I recently read Philip Tetlock's book Expert Political Judgment, which presents his 20-year study about experts' ability to predict the future. The insights he gleaned about the so-called experts who make prediction their business are certainly worth sharing, especially as he found they're no better than the proverbial chimps throwing darts.

Tetlock divided forecasters into two general categories: Hedgehogs and Foxes.

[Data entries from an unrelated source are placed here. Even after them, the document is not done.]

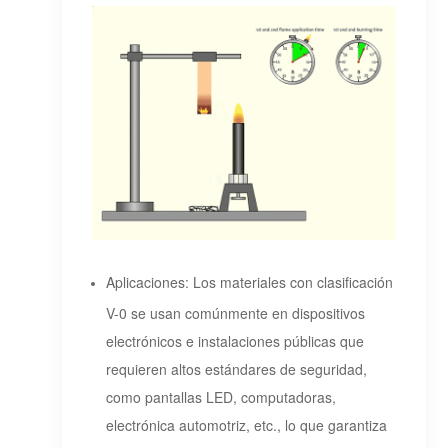
Aplicaciones: Los materiales con clasificación
V-0 se usan comúnmente en dispositivos
electrónicos e instalaciones públicas que
requieren altos estándares de seguridad,
como pantallas LED, computadoras,
electrónica automotriz, etc., lo que garantiza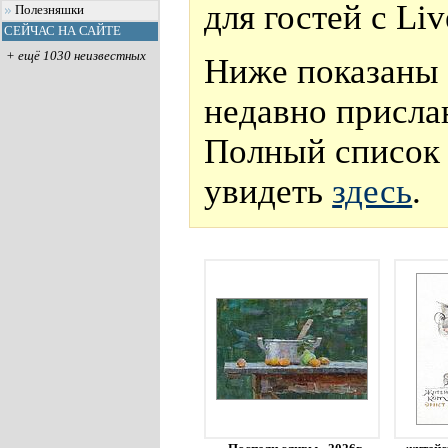
для гостей с Li
Полезняшки
СЕЙЧАС НА САЙТЕ
+ ещё 1030 неизвестных
Ниже показаны 
недавно присла
Полный список 
увидеть
здесь
.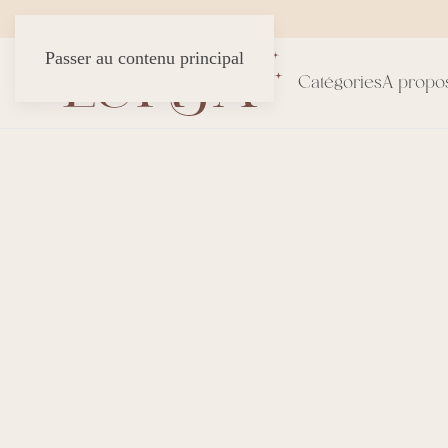
Passer au contenu principal
Catégories
A propo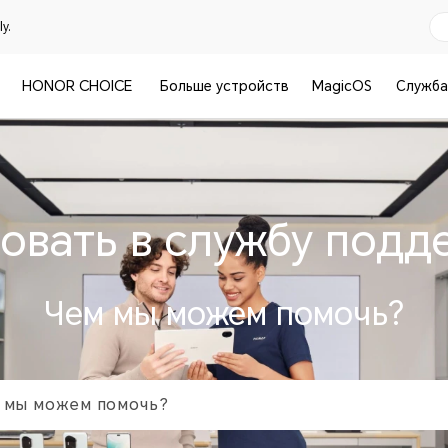
y.
HONOR CHOICE
Больше устройств
MagicOS
Служба
овать в службу под
Чем мы можем помочь?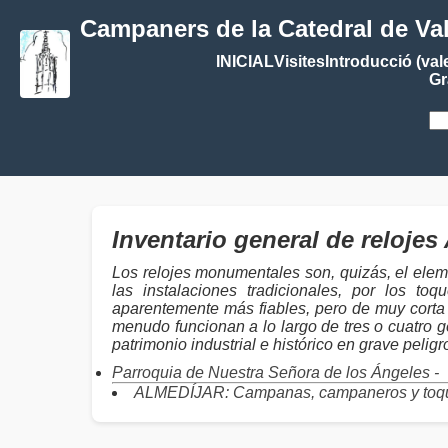
Campaners de la Catedral de Va
INICIAL
Visites
Introducció (val
Gr
Inventario general de relo
Los relojes monumentales son, quizás, el elem
las instalaciones tradicionales, por los 
aparentemente más fiables, pero de muy corta 
menudo funcionan a lo largo de tres o cuatro g
patrimonio industrial e histórico en grave pelig
Parroquia de Nuestra Señora de los Ángeles -
ALMEDÍJAR: Campanas, campaneros y toq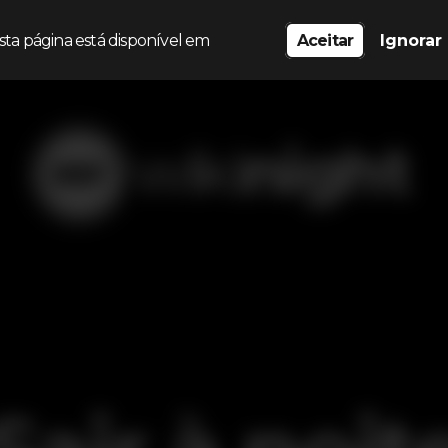
sta página está disponível em
Aceitar
Ignorar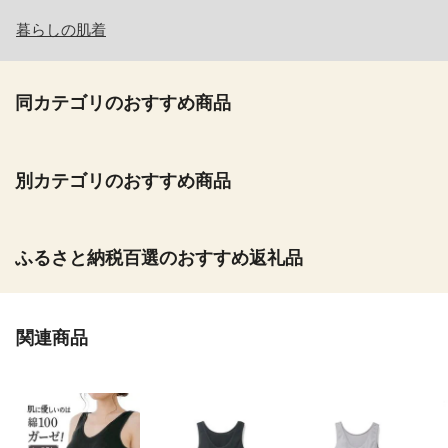
暮らしの肌着
同カテゴリのおすすめ商品
別カテゴリのおすすめ商品
ふるさと納税百選のおすすめ返礼品
関連商品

  • Foxes draw on a wide variety of experiences and don't boil the world down to a single idea.
  • Hedgehogs view the world through the lens of a single defining idea.
The following are some of his most interesting findings:
  • Hedgehogs are more confident than foxes, but they're also wrong more often.
  • Foxes rarely see things as bad as they appear at the trough or as good as they look at the peak.
  • Optimists tend to be more accurate than pessimists.
  • Backgrounds and experience made virtually no difference. The only predictor of accuracy was fame, which was negatively correlated with accuracy: The most famous -- those more likely feted by the media -- made the worst forecasts.
  • Beyond a stark minimum, subject matter expertise translates more into overconfidence than forecasting accuracy -- and the ability to spin elaborate tapestries of reasons for expecting "favorite" outcomes.
  • Experts fall prey to the hindsight effect, claiming they knew more about what was going to happen than they actually knew before the fact. "This systematic misremembering of past positions may look strategic, but the evidence indicates that people sometimes truly convince themselves that they 'knew it all along.'" Hindsight bias causes overconfidence.
  • The marketplace of ideas may fail because consumers simply listen to experts who share their points of view, rather than listening to all ideas.
Tetlock also provided this important insight about hedgehogs: They may be playing a different game. As one such hedgehog noted, "I fight to preserve my reputation in a cutthroat adversarial culture. I woo dumb-ass reporters who want glib sound bites." Tetlock goes on to note that hedgehogs' style of reasoning is what makes them compelling to the media. Their attention-grabbing predictions are rarely checked for accuracy and can be explained away when they are checked -- they're either soon to be right, almost right or were still correct predictions given the information available.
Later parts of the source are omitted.